She looks up at me with her big doe eyes, and I feel something trembling inside me. That urge that feels like the killing moon but isn’t. It’s warm, so warm that the heat of the woods is almost intolerable.
I want to kiss her again. Somehow, though, I manage to restrain myself.
Chloe lifts her hands, her brow furrowed. She shapes a single word—hurt—and then shakes her head. “Is it okay if I speak?” she signs instead.
I nod.
“Thank you.” There’s her voice again, soft and musical. The blood thrums in my veins. “I’m sorry, this is very—it’s easier for me. I’m still out of practice with ASL and—“ She hitches her shoulders. “This is a weird situation, you know?” Then she laughs nervously, shaking her head. “That’s an understatement, isn’t it?”
“I agree.”
Chloe looks up at me. Her cheeks are flushed, and I can smell the blood beneath her skin. My cock stirs.

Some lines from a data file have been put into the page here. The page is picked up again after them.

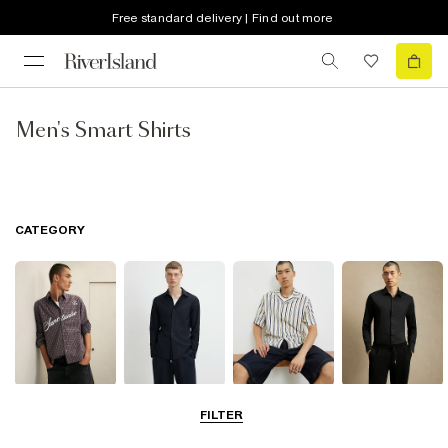
Free standard delivery | Find out more
Men's Smart Shirts
CATEGORY
Casual Shirts
Long Sleeve
Short Sleeve
Smart Shirts
FILTER
Shirts
Shirts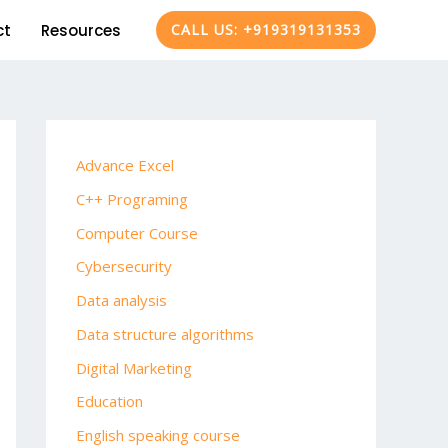
ct
Resources
CALL US: +919319131353
Advance Excel
C++ Programing
Computer Course
Cybersecurity
Data analysis
Data structure algorithms
Digital Marketing
Education
English speaking course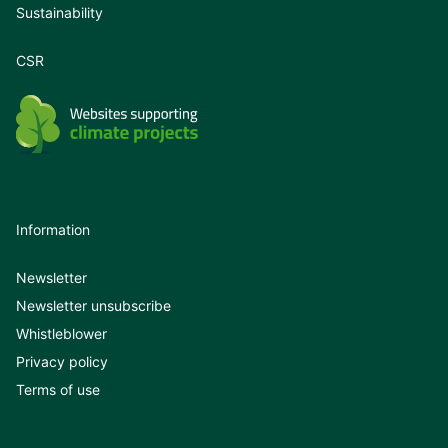
Sustainability
CSR
Information
Newsletter
Newsletter unsubscribe
Whistleblower
Privacy policy
Terms of use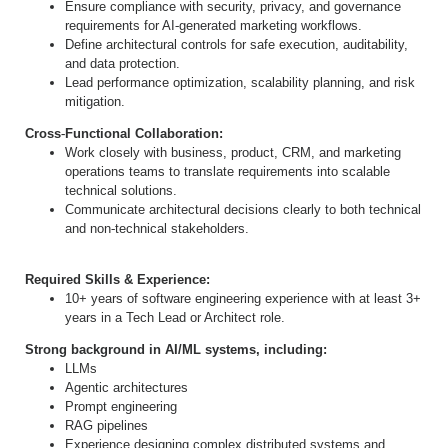
Ensure compliance with security, privacy, and governance
requirements for AI
‐
generated marketing workflows.
Define architectural controls for safe execution, auditability,
and data protection.
Lead performance optimization, scalability planning, and risk
mitigation.
Cross
‐
Functional Collaboration:
Work closely with business, product, CRM, and marketing
operations teams to translate requirements into scalable
technical solutions.
Communicate architectural decisions clearly to both technical
and non
‐
technical stakeholders.
Required Skills & Experience:
10+ years of software engineering experience with at least 3+
years in a Tech Lead or Architect role.
Strong background in AI/ML systems, including:
LLMs
Agentic architectures
Prompt engineering
RAG pipelines
Experience designing complex distributed systems and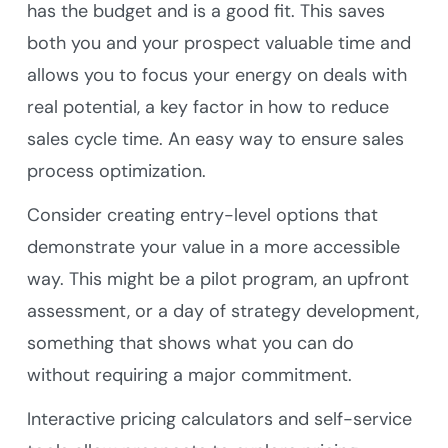
has the budget and is a good fit. This saves
both you and your prospect valuable time and
allows you to focus your energy on deals with
real potential, a key factor in how to reduce
sales cycle time. An easy way to ensure sales
process optimization.
Consider creating entry-level options that
demonstrate your value in a more accessible
way. This might be a pilot program, an upfront
assessment, or a day of strategy development,
something that shows what you can do
without requiring a major commitment.
Interactive pricing calculators and self-service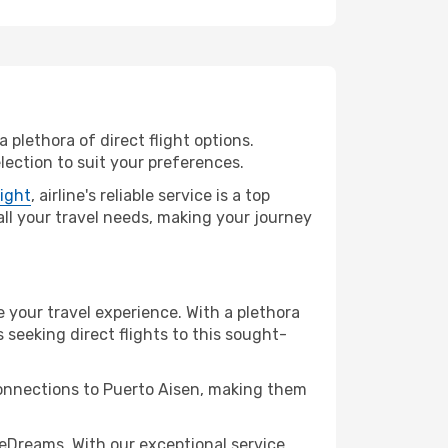
 plethora of direct flight options.
lection to suit your preferences.
light
, airline's reliable service is a top
 all your travel needs, making your journey
e your travel experience. With a plethora
s seeking direct flights to this sought-
connections to Puerto Aisen, making them
eDreams. With our exceptional service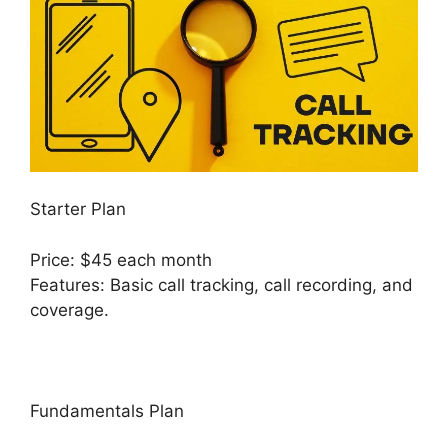
Starter Plan
Price: $45 each month
Features: Basic call tracking, call recording, and
coverage.
Fundamentals Plan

“That this is strange,” I add. “I’ve been very isolated.”
She breathes out. “Why don’t you want to hurt me?” she asks. “You said that last night. You didn’t want to hurt me?—”
“And I told you,” I interrupt, my hands fluttering. “Because you’re beautiful.”
The blush in her cheeks deepened. “That doesn’t seem like a very good reason,” she mutters.
I wish I could explain it better. That it’s not so much that she’s beautiful but that she stirs all these feelings up inside me. That she’s like my killing moon, but instead of being cold and pale, she’s as bright as the sun. She’s the light that went missing the night I drowned in Hanging Lake.
“You are different,” I finally say instead, which isn’t much better, and it just makes her face knot up with more confusion. “I don’t like trespassers, but you’re not a trespasser. I don’t mind you being here.” No, that’s not right. I correct myself. “I like you being here. In my territory.”
Chloe sucks in her breath, presses herself against the trees. “Your territory,” she murmurs. “That’s why this place is dangerous, isn’t it? You.. Hurt people who…” Her voice trails off.
“I kill trespassers,” I say, and when the red drains out of Chloe’s face, turning it ashy and pale, I feel some guilt atenjoying it. Her fear is sweet to me, but not in the way fear usually is. “And I kill people who hurt me.”
That’s the easiest way to explain the killing moon, for now.
“I see,” Chloe says, and there’s a breathiness in her voice that’s like the tremble in her hands when she was signing last night. That same sweet fear.
“Would you like to see my cabin?” I ask. I don’t know why; the question just comes to me, and it feels right. Maybe because she’s a guest and not a trespasser. Or maybe I want her to leave a trace of her scent in my home.
Fear flickers through her eyes, but she plasters on a brave smile. I like that. “Do I have a choice?”
I frown at that. Then nod. Then sign, “Always.”
Her breath hitches, a sound like a tree branch cracking in the woods. She didn’t actually say yes to seeing my cabin, but I pretend she did, stepping past her to lead her to my home. My father would chide me, having a human at my back, but it feels the polite thing to do in this situation. Besides, I doubt she has a gun. There was no sign of it in those tight jean shorts she’s wearing.
When we get to my cabin, Chloe steps up beside me and stares at it. For a moment, I feel a shudder of embarrassment; compared to her house, it looks condemned. The roof is sagging and missing shingles. The windows are dirty. At least the porch is swept, and the inside is clean. Too clean, I realize now. Clean enough that if she had called the cops, they would have known someone lived there, despite my efforts last night to hide the traces of my presence.
But she didn’t call the cops.
“I can make you something to drink,” I sign to her, and then I step up on the porch. I half expect her to turn and run, but she doesn’t. She follows me.
I can feel her emotions wafting up behind me: more of that sweet fear, but also confusion. Surprise, when she walks through the door.
“It’s nice in here,” she says, and I hear the surprise in her voice, too. Once again, I see my cabin through her eyes: plain, with little furniture. But tidy. Mom would have hated it if I had let the inside fall into disrepair, even if I don’t tend to the exterior as I should.
I nod at her, not sure how else to acknowledge the compliment. “I can make you coffee,” I sign. There’s still enough for both of us, even though I hid it away in the back of the old pantry. “Or there’s well water.”
“Water’s fine,” she says. “It’s, um, it’s too hot for coffee.”
I nod and slip into the kitchen. I did draw water from the well this morning when the cops didn’t show up last night, and I dig out two glasses from where I hid them and fill them with it. When I carry them back into the living room, Chloe is perched on the edge of my old sofa, her hands in her lap.
It’s so strange, having her in my home, the way she seems to light up all the dusty, cobwebbed darkness. When she lifts her eyes to meet mine, I have to squeeze the glasses together to keep from dropping them. I’m not used to being seen this much.